Sir Gawain removes both his shield and gear, and wears materialistic wrought
clothing. In other words, as he removes his shield and gear, the
material and physical desire now is unconsciously taking over the high
religious values and the code of knighthood. This hints us that Gawain
is going to step into secular garb while removing gear and shield.
Furthermore, we can take a look at how Gawain describes the master’s lady.
We skip the beginning part of this description, we just move to the line
968-69, “more toothsome, to his taste.” This obviously is not a proper
way for Gawain to view a wife of a lord as “toothsome” who is giving him
safe harbor for the next several nights, especially he is renowned as the
Virgin Mary’s Knight.
Through Gawain’s quest, we see Gawain’s personal growing up and rebirth.
However, as he struggles, we see the virtues which pentangle and portrait
of Mary tries to contain are filled with difficulty for a knight to carry
Comparisons and contrasts with Beowulf
Beowulf is written in old English and it is an epic.
Sir Gawain and the Green Knight was written in medieval English and it
is a chivalric poem. Therefore, they represent two different types of hero,
epic hero and chivalric hero.
A. The Virtues:
No mater Beowulf or Sir Gawain, they both possess the qualities of
valor, military, prowess, loyalty, generosity, and skills in battle and
honor. They both are very brave and courageous to fight the giant or monster.
They are loyal to their king or lord. Beside, the honorable code is also
important to them. They never fight with a foe that is weaker. They want
a fair fight.
B. The journey of quest
They both have a journey of quest. Beowulf travels to Hrothgar’s court
to battle Grendel and his mother. Sir Gawain travels through the land for
a year in search of the Green Knight and find Bercilak’s castle. They pass
through all difficulties to gain triumph. It is symbolic. As a hero, they
must pass all kinds of difficulties and defeat all enemies to win the final
C. A feudal court
The social background of both works is under the Feudalism and
hierarchy. The higher-class people who owned the warriors and knights to
help them controlled the society.
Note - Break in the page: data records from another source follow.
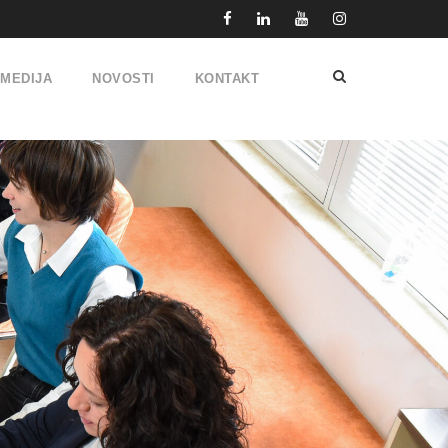
IMEDIJA
NOVOSTI
KONTAKT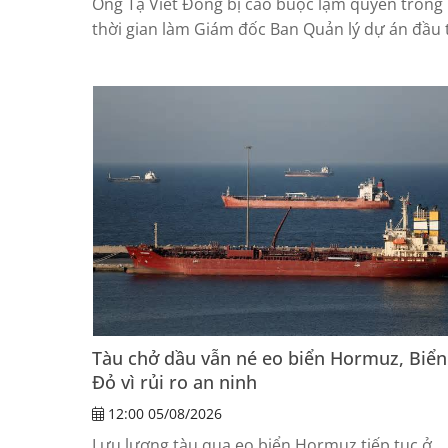
Ông Tạ Viết Đông bị cáo buộc lạm quyền trong
thời gian làm Giám đốc Ban Quản lý dự án đầu 
xây dựng công trình dân dụng Hải Phòng.
Tàu chở dầu vẫn né eo biển Hormuz, Biển
Đỏ vì rủi ro an ninh
12:00 05/08/2026
Lưu lượng tàu qua eo biển Hormuz tiếp tục ở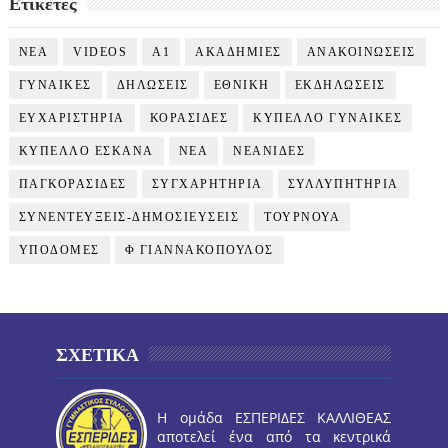
Ετικέτες
NEA
VIDEOS
Α1
ΑΚΑΔΗΜΙΕΣ
ΑΝΑΚΟΙΝΩΣΕΙΣ
ΓΥΝΑΙΚΕΣ
ΔΗΛΩΣΕΙΣ
ΕΘΝΙΚΗ
ΕΚΔΗΛΩΣΕΙΣ
ΕΥΧΑΡΙΣΤΗΡΙΑ
ΚΟΡΑΣΙΔΕΣ
ΚΥΠΕΛΛΟ ΓΥΝΑΙΚΕΣ
ΚΥΠΕΛΛΟ ΕΣΚΑΝΑ
ΝΕΑ
ΝΕΑΝΙΔΕΣ
ΠΑΓΚΟΡΑΣΙΔΕΣ
ΣΥΓΧΑΡΗΤΗΡΙΑ
ΣΥΛΛΥΠΗΤΗΡΙΑ
ΣΥΝΕΝΤΕΥΞΕΙΣ-ΔΗΜΟΣΙΕΥΣΕΙΣ
ΤΟΥΡΝΟΥΑ
ΥΠΟΔΟΜΕΣ
Φ ΓΙΑΝΝΑΚΟΠΟΥΛΟΣ
ΣΧΕΤΙΚΑ
Η ομάδα ΕΣΠΕΡΙΔΕΣ ΚΑΛΛΙΘΕΑΣ
αποτελεί ένα από τα κεντρικά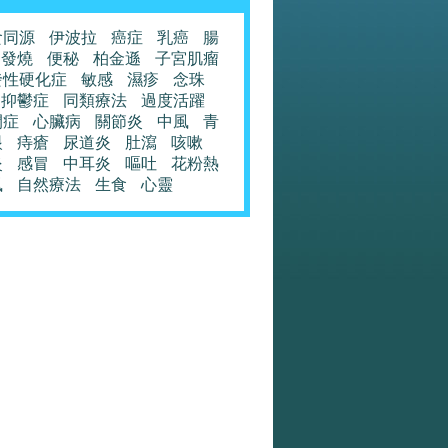
食同源
伊波拉
癌症
乳癌
腸
發燒
便秘
柏金遜
子宮肌瘤
發性硬化症
敏感
濕疹
念珠
抑鬱症
同類療法
過度活躍
閉症
心臟病
關節炎
中風
青
眼
痔瘡
尿道炎
肚瀉
咳嗽
炎
感冒
中耳炎
嘔吐
花粉熱
風
自然療法
生食
心靈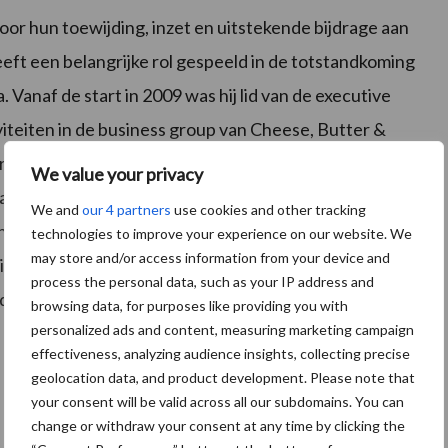
oor hun toewijding, inzet en uitstekende bijdrage aan
eft een belangrijke rol gespeeld in de totstandkoming
 Vanaf de start in 2009 was hij lid van de executive
iviteiten in de business group van Cheese, Butter &
r uitgebouwd. Met de business group
We value your privacy
atgroei gerealiseerd. Bas heeft een belangrijke rol
We and
our 4 partners
use cookies and other tracking
a in de Benelux en in een aantal Aziatische landen. In
technologies to improve your experience on our website. We
may store and/or access information from your device and
cutive board met verantwoordelijkheid voor Cheese,
process the personal data, such as your IP address and
ding van het toenemende melkvolume. Ik wens Piet en
browsing data, for purposes like providing you with
personalized ads and content, measuring marketing campaign
effectiveness, analyzing audience insights, collecting precise
geolocation data, and product development. Please note that
your consent will be valid across all our subdomains. You can
change or withdraw your consent at any time by clicking the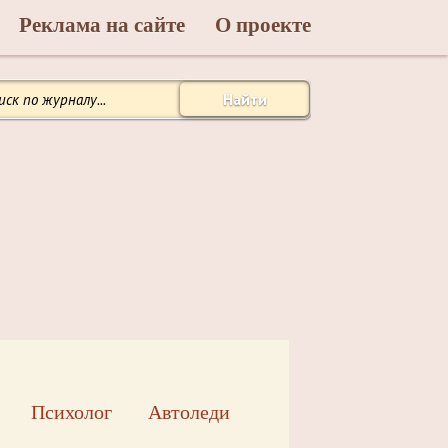
Реклама на сайте
О проекте
Найти
Психолог
Автоледи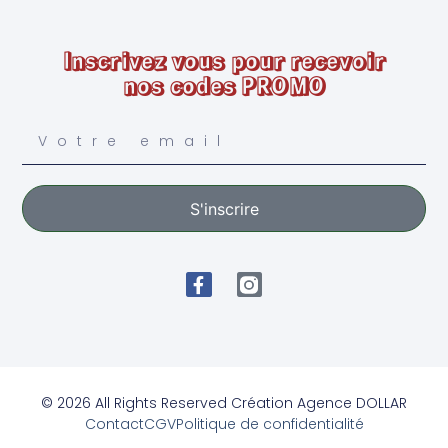
Inscrivez vous pour recevoir
nos codes PROMO
S'inscrire
© 2026 All Rights Reserved Création Agence DOLLAR
Contact
CGV
Politique de confidentialité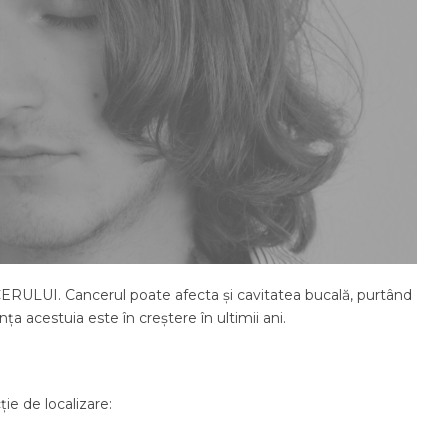
CERULUI. Cancerul poate afecta și cavitatea bucală, purtând
a acestuia este în creștere în ultimii ani.
ție de localizare: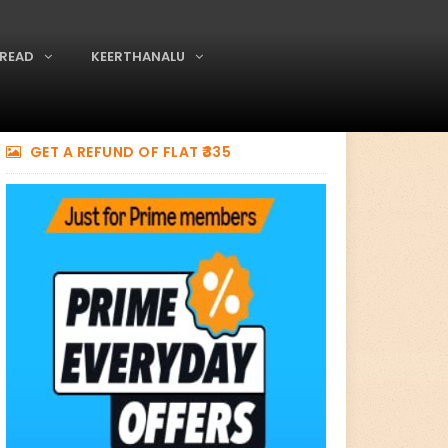
READ
KEERTHANALU
GET A REFUND OF FLAT ₹335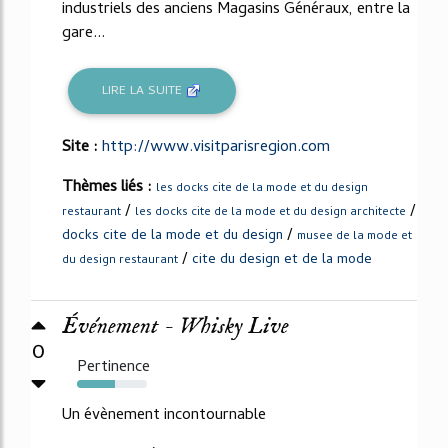
industriels des anciens Magasins Généraux, entre la
gare...
LIRE LA SUITE
Site :
http://www.visitparisregion.com
Thèmes liés :
les docks cite de la mode et du design
/
/
restaurant
les docks cite de la mode et du design architecte
/
docks cite de la mode et du design
musee de la mode et
/
cite du design et de la mode
du design restaurant
Événement - Whisky Live
0
Pertinence
54%
Un évènement incontournable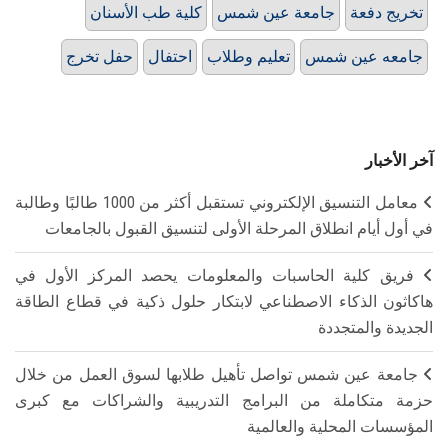
تخريج دفعة
جامعة عين شمس
كلية طب الأسنان
جامعه عين شمس
تعليم وطلاب
احتفال
حفل تخرج
آخر الأخبار
معامل التنسيق الإلكتروني تستقبل أكثر من 1000 طالبًا وطالبة
في أول أيام انطلاق المرحلة الأولى لتنسيق القبول بالجامعات
فريق كلية الحاسبات والمعلومات يحصد المركز الأول في
هاكاثون الذكاء الاصطناعي لابتكار حلول ذكية في قطاع الطاقة
الجديدة والمتجددة
جامعة عين شمس تواصل تأهيل طلابها لسوق العمل من خلال
حزمة متكاملة من البرامج التدريبية والشراكات مع كبرى
المؤسسات المحلية والعالمية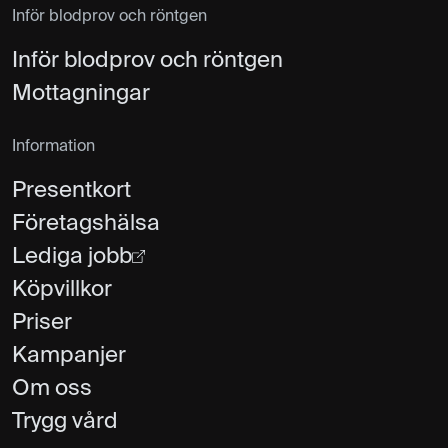
Inför blodprov och röntgen
Inför blodprov och röntgen
Mottagningar
Information
Presentkort
Företagshälsa
Lediga jobb
Köpvillkor
Priser
Kampanjer
Om oss
Trygg vård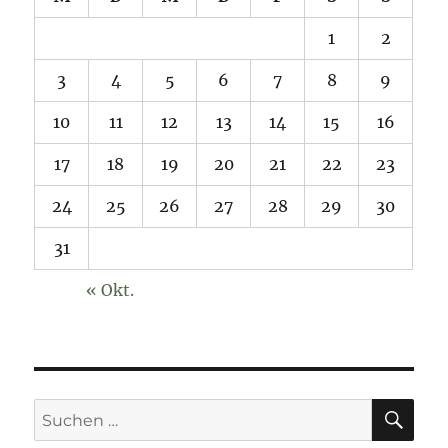
1
2
3
4
5
6
7
8
9
10
11
12
13
14
15
16
17
18
19
20
21
22
23
24
25
26
27
28
29
30
31
« Okt.
SU
Suchen
nach: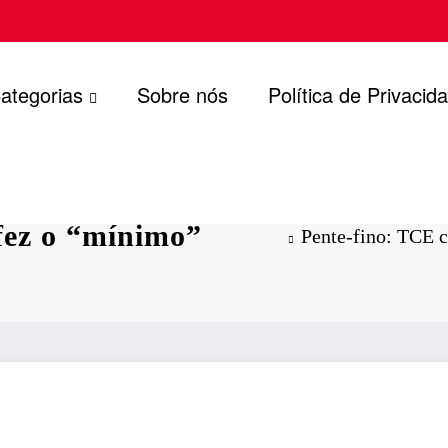
ategorias
Sobre nós
Política de Privacid
gestão de Rio
 fez o “mínimo”
Pente-fino: TCE c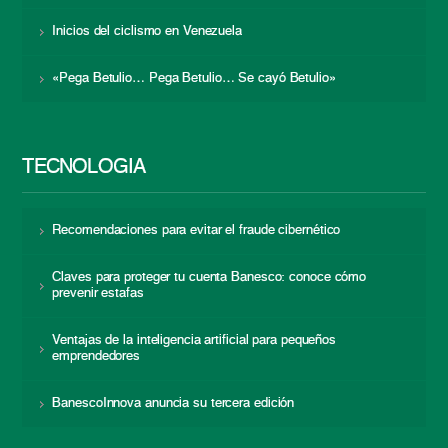
Inicios del ciclismo en Venezuela
«Pega Betulio… Pega Betulio… Se cayó Betulio»
TECNOLOGÍA
Recomendaciones para evitar el fraude cibernético
Claves para proteger tu cuenta Banesco: conoce cómo
prevenir estafas
Ventajas de la inteligencia artificial para pequeños
emprendedores
BanescoInnova anuncia su tercera edición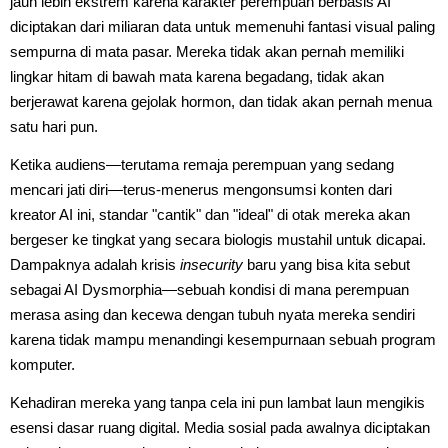
jauh lebih ekstrem karena karakter perempuan berbasis AI
diciptakan dari miliaran data untuk memenuhi fantasi visual paling
sempurna di mata pasar. Mereka tidak akan pernah memiliki
lingkar hitam di bawah mata karena begadang, tidak akan
berjerawat karena gejolak hormon, dan tidak akan pernah menua
satu hari pun.
Ketika audiens—terutama remaja perempuan yang sedang
mencari jati diri—terus-menerus mengonsumsi konten dari
kreator AI ini, standar "cantik" dan "ideal" di otak mereka akan
bergeser ke tingkat yang secara biologis mustahil untuk dicapai.
Dampaknya adalah krisis
insecurity
baru yang bisa kita sebut
sebagai AI Dysmorphia—sebuah kondisi di mana perempuan
merasa asing dan kecewa dengan tubuh nyata mereka sendiri
karena tidak mampu menandingi kesempurnaan sebuah program
komputer.
Kehadiran mereka yang tanpa cela ini pun lambat laun mengikis
esensi dasar ruang digital. Media sosial pada awalnya diciptakan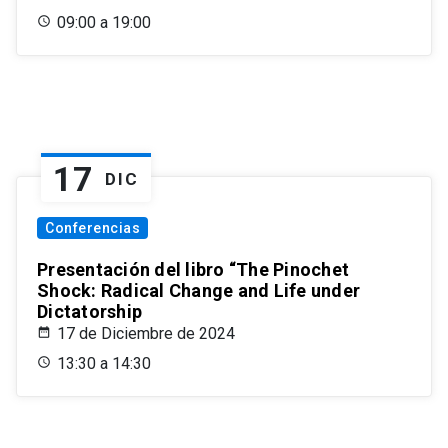
09:00 a 19:00
17
DIC
Conferencias
Presentación del libro “The Pinochet
Shock: Radical Change and Life under
Dictatorship
17 de Diciembre de 2024
13:30 a 14:30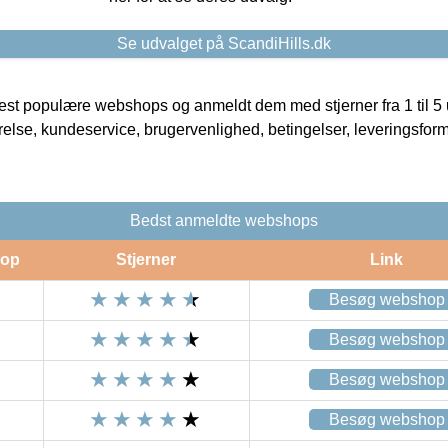
Se udvalget på ScandiHills.dk
t populære webshops og anmeldt dem med stjerner fra 1 til 5 ud
rrelse, kundeservice, brugervenlighed, betingelser, leveringsfor
Bedst anmeldte webshops
op
Stjerner
Link
Besøg webshop
Besøg webshop
Besøg webshop
Besøg webshop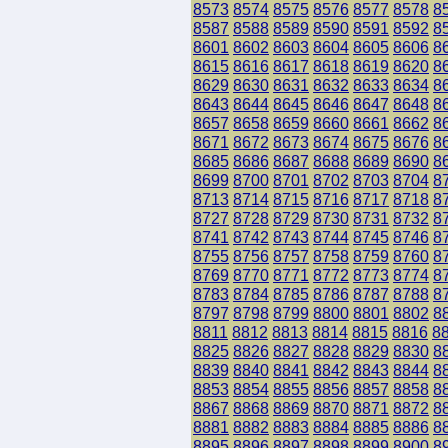
8573
8574
8575
8576
8577
8578
8
8587
8588
8589
8590
8591
8592
8
8601
8602
8603
8604
8605
8606
8
8615
8616
8617
8618
8619
8620
8
8629
8630
8631
8632
8633
8634
8
8643
8644
8645
8646
8647
8648
8
8657
8658
8659
8660
8661
8662
8
8671
8672
8673
8674
8675
8676
8
8685
8686
8687
8688
8689
8690
8
8699
8700
8701
8702
8703
8704
8
8713
8714
8715
8716
8717
8718
8
8727
8728
8729
8730
8731
8732
8
8741
8742
8743
8744
8745
8746
8
8755
8756
8757
8758
8759
8760
8
8769
8770
8771
8772
8773
8774
8
8783
8784
8785
8786
8787
8788
8
8797
8798
8799
8800
8801
8802
8
8811
8812
8813
8814
8815
8816
8
8825
8826
8827
8828
8829
8830
8
8839
8840
8841
8842
8843
8844
8
8853
8854
8855
8856
8857
8858
8
8867
8868
8869
8870
8871
8872
8
8881
8882
8883
8884
8885
8886
8
8895
8896
8897
8898
8899
8900
8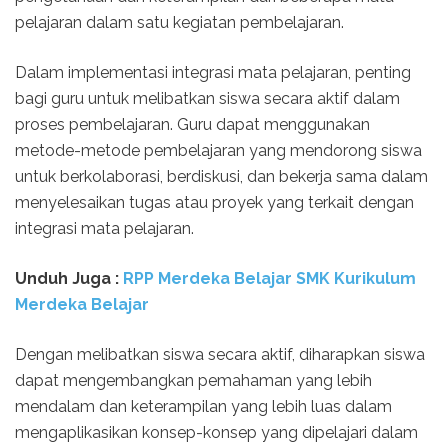
pelajaran dalam satu kegiatan pembelajaran.
Dalam implementasi integrasi mata pelajaran, penting
bagi guru untuk melibatkan siswa secara aktif dalam
proses pembelajaran. Guru dapat menggunakan
metode-metode pembelajaran yang mendorong siswa
untuk berkolaborasi, berdiskusi, dan bekerja sama dalam
menyelesaikan tugas atau proyek yang terkait dengan
integrasi mata pelajaran.
Unduh Juga :
RPP Merdeka Belajar SMK Kurikulum
Merdeka Belajar
Dengan melibatkan siswa secara aktif, diharapkan siswa
dapat mengembangkan pemahaman yang lebih
mendalam dan keterampilan yang lebih luas dalam
mengaplikasikan konsep-konsep yang dipelajari dalam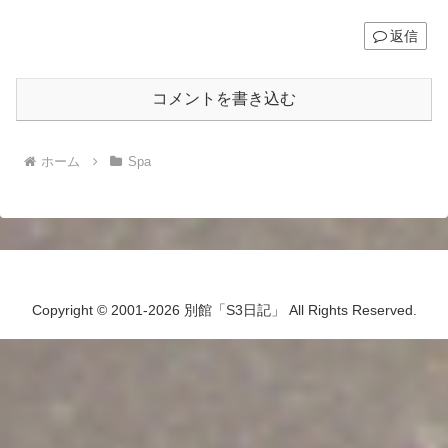
返信
コメントを書き込む
ホーム
Spa
Copyright © 2001-2026 別館「S3日記」 All Rights Reserved.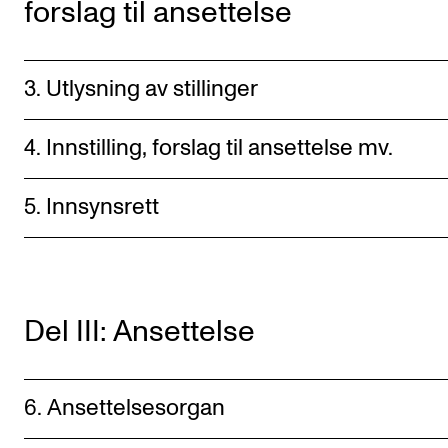
forslag til ansettelse
Arrangementer for ansatte
Gjennomføre konserter og arrangementer
Markedsføring, program og plakat
3. Utlysning av stillinger
Låne utstyr – lyd, lys og video
4. Innstilling, forslag til ansettelse mv.
Konsertopptak
5. Innsynsrett
ORGANISASJON
Aktuelle saker
Organisering av NMH
Del III: Ansettelse
Biblioteket
Utvalg og komitéer
Strategier, planer og rapporter
6. Ansettelsesorgan
Hvem gjør hva i administrasjonen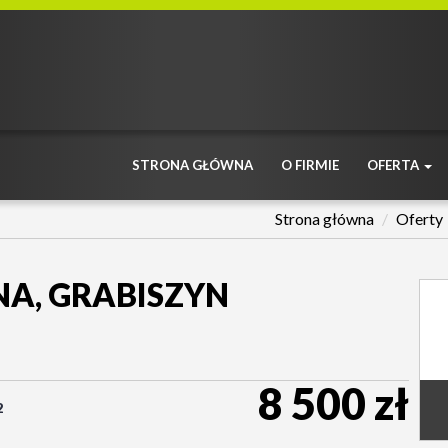
STRONA GŁÓWNA
O FIRMIE
OFERTA
Strona główna
Oferty
A, GRABISZYN
8 500 zł
2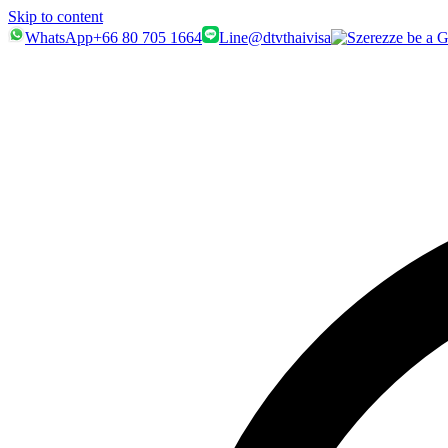
Skip to content
WhatsApp
+66 80 705 1664
Line
@dtvthaivisa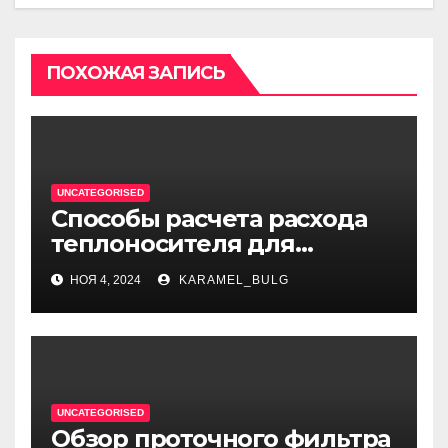
ПОХОЖАЯ ЗАПИСЬ
UNCATEGORISED
Способы расчета расхода
теплоносителя для
системы отопления
НОЯ 4, 2024
KARAMEL_BULG
UNCATEGORISED
Обзор проточного фильтра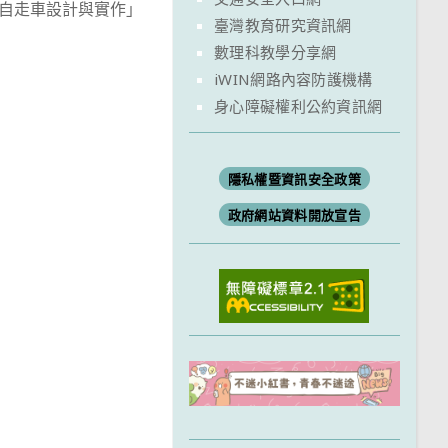
自走車設計與實作」
臺灣教育研究資訊網
數理科教學分享網
iWIN網路內容防護機構
身心障礙權利公約資訊網
隱私權暨資訊安全政策
政府網站資料開放宣告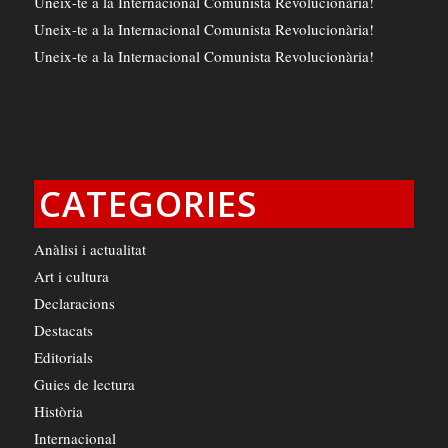
Uneix-te a la Internacional Comunista Revolucionària!
Uneix-te a la Internacional Comunista Revolucionària!
Uneix-te a la Internacional Comunista Revolucionària!
CATEGORIES
Anàlisi i actualitat
Art i cultura
Declaracions
Destacats
Editorials
Guies de lectura
Història
Internacional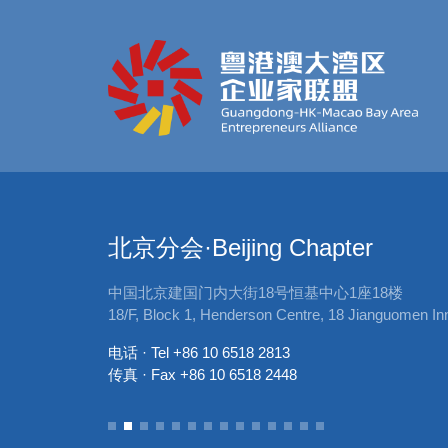
北京分会·Beijing Chapter
中国北京建国门内大街18号恒基中心1座18楼
entral, Hong
18/F, Block 1, Henderson Centre, 18 Jianguomen Inn
电话 · Tel +86 10 6518 2813
传真 · Fax +86 10 6518 2448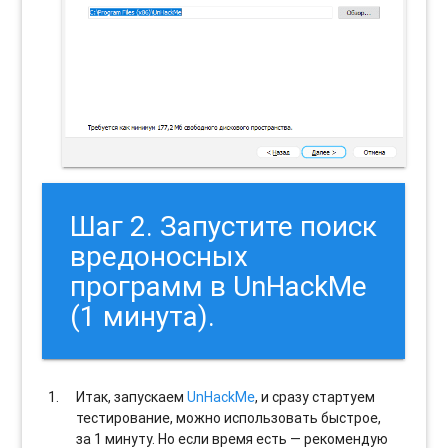
Шаг 2. Запустите поиск
вредоносных
программ в UnHackMe
(1 минута).
Итак, запускаем
UnHackMe
, и сразу стартуем
тестирование, можно использовать быстрое,
за 1 минуту. Но если время есть — рекомендую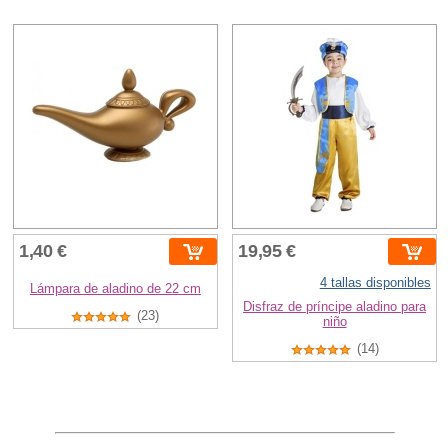
1,40 €
19,95 €
4 tallas disponibles
Lámpara de aladino de 22 cm
Disfraz de príncipe aladino para
(23)
niño
(14)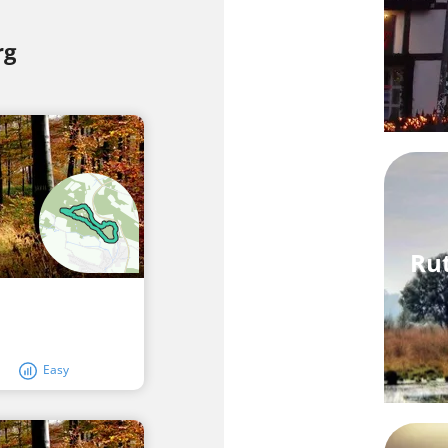
rg
Rut
Easy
Like the Beowulf and Sir Gawain, they
are the knights of their lord and they have to be loyal to their lord.
By helping their lords to gain lands and fame, they gain fame and fortune.
D. Insurmountable odds
They both face and stand up to the insurmountable
odds, the great challenges: Beowulf and the dragon, sir Gawain and the
Green Knight, and the dragon and the Green Knight are represented the huge
and supernatural power.
A. Purpose of fighting
In Beowulf, the idea of the hero is as a savior. He must fight for
the survival of his people and tribe. The epic hero fights only when the
circumstances requires. They do not just fight for fighting. In Sir Gawain,
he fights not only for his people but also for his ideals. Tribe and people
are not his only reasons to fight. Besides, the chivalric hero sets out
to find a test which he can prove himself by fighting. The reasons for
chivalric hero to fight are more than epic hero.
B. The tone
The tone in Beowulf is very solemn and gloomy. The poem begins and
ends with a funeral whereas the tone in Sir Gawain and the Green Knight
is merrier and happier, which begins and ends with a celebration. The world
of Sir Gawain seems magical and merry, whereas the world of Beowulf is
mythical and serious.
C. Divine and Humanistic
In Beowulf, the hero is a great person who is semi-divine,
larger than human and people are attracted by his valor, courage and so
on. However, in Sir Gawain, the chivalric knight must know temperance,
courtesy, a reverence for women and courtly skills. It is not enough if
he only performs well on the battle field. He must present at court. The
chivalric hero is more humanistic. Like a human being, they are also selfish,
fearful, temptable and so on. This is very different from the epic hero.